• _ACTIVITY_: All records are to be restated word for word, with pictures excluded.
START DATA EXTRACTS
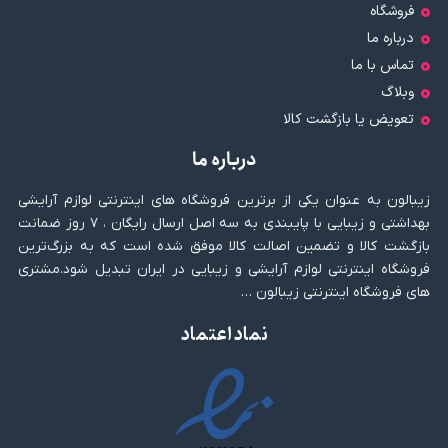
فروشگاه
درباره ما
تماس با ما
وبلاگ
تعویض یا بازگشت کالا
درباره ما
زیبالون به عنوان یکی از برترین فروشگاه های اینترنتی لوازم آرایشی
بهداشتی و زیبایی با پایبندی به سه اصل ارسال رایگان ، ۷ روز ضمانت
بازگشت کالا و تضمین اصالت کالا موفق شده است که به بزرگ‌ترین
فروشگاه اینترنتی لوازم آرایشی و زیبایی در ایران تبدیل شود.مشتری
های فروشگاه اینترنتی زیبالون …
نماد اعتماد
END DATA EXTRACTS
• _EXERCISE RESULT_:
فروشگاه
درباره ما
تماس با ما
وبلاگ
تعویض یا بازگشت کالا
درباره ما
زیبالون به عنوان یکی از برترین فروشگاه های اینترنتی لوازم آرایشی
بهداشتی و زیبایی با پایبندی به سه اصل ارسال رایگان ، ۷ روز ضمانت
بازگشت کالا و تضمین اصالت کالا موفق شده است که به بزرگ‌ترین
فروشگاه اینترنتی لوازم آرایشی و زیبایی در ایران تبدیل شود.مشتری
های فروشگاه اینترنتی زیبالون …
نماد اعتماد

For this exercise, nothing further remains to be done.